Destarte, alterou tão somente o texto sobre a jornada de trabalho em cada um dos vínculos do segurado.
Portanto, manteve a exigência do afastamento por incapacidade laborativa em decorrência da especialidade da atividade como condição para o reconhecimento do período especial durante a fruição do auxílio-doença:
“Considera-se tempo de trabalho, para efeito desta Subseção, os períodos correspondentes ao exercício de atividade permanente e habitual (não ocasional nem intermitente), durante toda a jornada de trabalho, em cada vínculo, sujeito a condições especiais que prejudiquem a saúde ou a integridade física, inclusive férias, licença médica e auxílio-doença decorrente do exercício dessas atividades”;
Afastamentos do Trabalho para Recebimento da Aposentadoria por Invalidez e Salário Maternidade
Contudo, na sequência, o Decreto nº 4.882/2003 modificou novamente o art. 65 do Decreto nº 3.048/99.
Desta vez, acrescentou os afastamentos do trabalho para recebimento dos benefícios de aposentadoria por invalidez e salário maternidade.

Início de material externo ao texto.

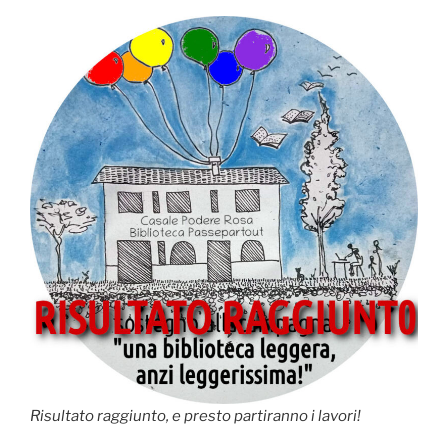
Risultato raggiunto, e presto partiranno i lavori!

Além disso, para esclarecer que apenas os benefícios por incapacidade acidentários permitem a continuidade da contagem do tempo como especial:
“(…) Parágrafo único. Aplica-se o disposto no caput aos períodos de descanso determinados pela legislação trabalhista, inclusive férias, aos de afastamento decorrentes de gozo de benefícios de auxílio-doença ou aposentadoria por invalidez acidentários, bem como aos de percepção de salário-maternidade, desde que, à data do afastamento, o segurado estivesse exercendo atividade considerada especial”;
Comprovação da Exposição aos Fatores de Risco
Finalmente, nova mudança foi promovida pelo Decreto nº 8.123/2013.
Desta vez, o decreto substituiu a menção à atividade especial pela comprovação da exposição aos fatores de risco.
No entanto, manteve o benefício por incapacidade acidentário como condição para a contagem do tempo especial a partir do afastamento do trabalho:
“(…) Parágrafo único. Aplica-se o disposto no caput aos períodos de descanso determinados pela legislação trabalhista, inclusive férias, aos de afastamento decorrentes de gozo de benefícios de auxílio-doença ou aposentadoria por invalidez acidentários, bem como aos de percepção de salário-maternidade, desde que, à data do afastamento, o segurado estivesse exercendo atividade considerada especial”.
Prova do Afastamento por Doença ou Acidente do Trabalho
Portanto, o Regulamento passou a exigir, a partir de 2003, a prova de que esse afastamento foi causado por doença ou acidente do trabalho, ou seja, por fator inerente à atividade prejudicial.
Ao apreciar essa mudança de regras, o Tribunal Regional Federal da 4ª Região decidiu a questão no IRDR nº 8 e fixou a seguinte tese:
“O período de auxílio-doença de natureza previdenciária, independente de comprovação da relação da moléstia com a atividade profissional do segurado, deve ser considerado como tempo especial quando trabalhador exercia atividade especial antes do afastamento”.
Concluiu-se que o desempenho de trabalho em condições nocivas à saúde, por si só, é um fator relevante no aumento de doenças.
Portanto, independe de relação direta da incapacidade com a atividade.
Logo, independentemente do nexo causal, não poderia o regulamento restringir a proteção legal.
Contra o acórdão proferido nos recursos afetados no IRDR nº 8 do TRF4, foram interpostos recursos especiais pelo INSS, que deram origem ao Tema nº 998 dos Recursos Repetitivos Superior Tribunal de Justiça.
Ao julgar o Tema nº 998, a 1ª Seção do STJ manteve a interpretação conferida pelo TRF4.
Assim, declarou-se a ilegalidade da condição imposta pelo parágrafo único do art. 65 do Decreto nº 3.048/99, a partir das modificações realizadas pelo Decreto nº 4.882/2003.
Para tanto, o relator dos recursos afetados ao Tema ressaltou que a norma permite a contagem em situações de suspensão de contrato de trabalho.
Em outras palavras, com o afastamento do segurado da exposição aos agentes agressivos, razão pela qual não depende da natureza do benefício de auxílio-doença.
Por isso, conclui que a contagem do tempo especial durante o recebimento de auxílio-doença depende apenas da comprovação do desempenho de atividade considerada especial até o dia anterior ao afastamento do trabalho.